Page images and extracted text:
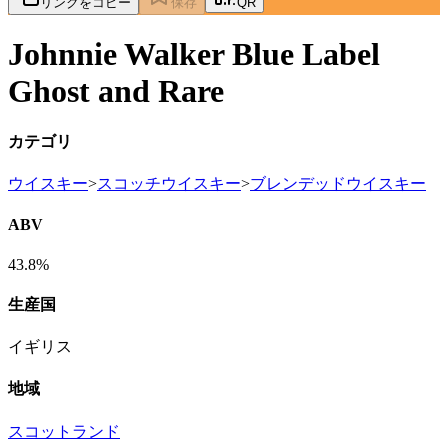
リンクをコピー
保存
QR
Johnnie Walker Blue Label
Ghost and Rare
カテゴリ
ウイスキー
>
スコッチウイスキー
>
ブレンデッドウイスキー
ABV
43.8%
生産国
イギリス
地域
スコットランド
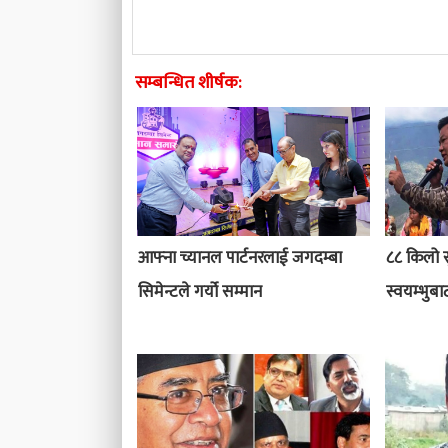
सम्बन्धित शीर्षक:
आफ्ना च्यानल पार्टनरलाई जगदम्बा
८८ किलो स
सिमेन्टले गर्यो सम्मान
स्वयम्भुबा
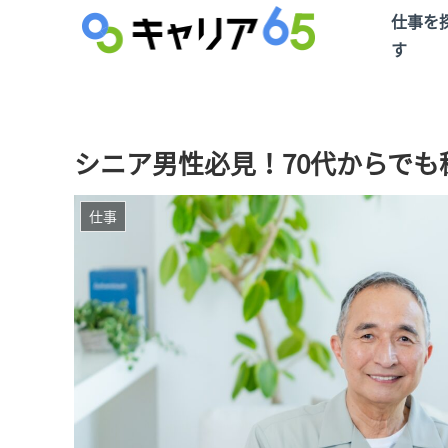
仕事を
す
シニア男性必見！70代からで
仕事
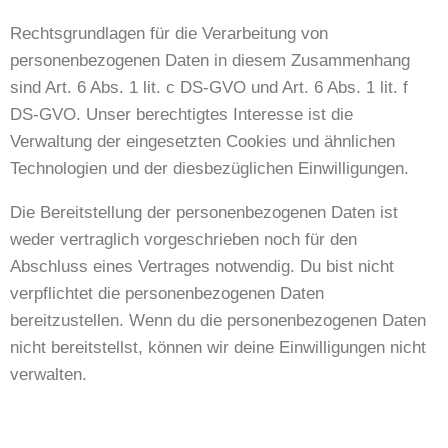
Rechtsgrundlagen für die Verarbeitung von
personenbezogenen Daten in diesem Zusammenhang
sind Art. 6 Abs. 1 lit. c DS-GVO und Art. 6 Abs. 1 lit. f
DS-GVO. Unser berechtigtes Interesse ist die
Verwaltung der eingesetzten Cookies und ähnlichen
Technologien und der diesbezüglichen Einwilligungen.
Die Bereitstellung der personenbezogenen Daten ist
weder vertraglich vorgeschrieben noch für den
Abschluss eines Vertrages notwendig. Du bist nicht
verpflichtet die personenbezogenen Daten
bereitzustellen. Wenn du die personenbezogenen Daten
nicht bereitstellst, können wir deine Einwilligungen nicht
verwalten.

### What is being asked
Word for word, repeat the lines of data above, omitting every picture.

### Exercise solution
リンクをコピー
保存
QR
Johnnie Walker Blue Label
Ghost and Rare
カテゴリ
ウイスキー
>
スコッチウイスキー
>
ブレンデッドウイスキー
ABV
43.8%
生産国
イギリス
地域
スコットランド
सम्बन्धित शीर्षक:
आफ्ना च्यानल पार्टनरलाई जगदम्बा
८८ किलो स
सिमेन्टले गर्यो सम्मान
स्वयम्भुबा
仕事を
す
シニア男性必見！70代からで
仕事
Rechtsgrundlagen für die Verarbeitung von
personenbezogenen Daten in diesem Zusammenhang
sind Art. 6 Abs. 1 lit. c DS-GVO und Art. 6 Abs. 1 lit. f
DS-GVO. Unser berechtigtes Interesse ist die
Verwaltung der eingesetzten Cookies und ähnlichen
Technologien und der diesbezüglichen Einwilligungen.
Die Bereitstellung der personenbezogenen Daten ist
weder vertraglich vorgeschrieben noch für den
Abschluss eines Vertrages notwendig. Du bist nicht
verpflichtet die personenbezogenen Daten
bereitzustellen. Wenn du die personenbezogenen Daten
nicht bereitstellst, können wir deine Einwilligungen nicht
verwalten.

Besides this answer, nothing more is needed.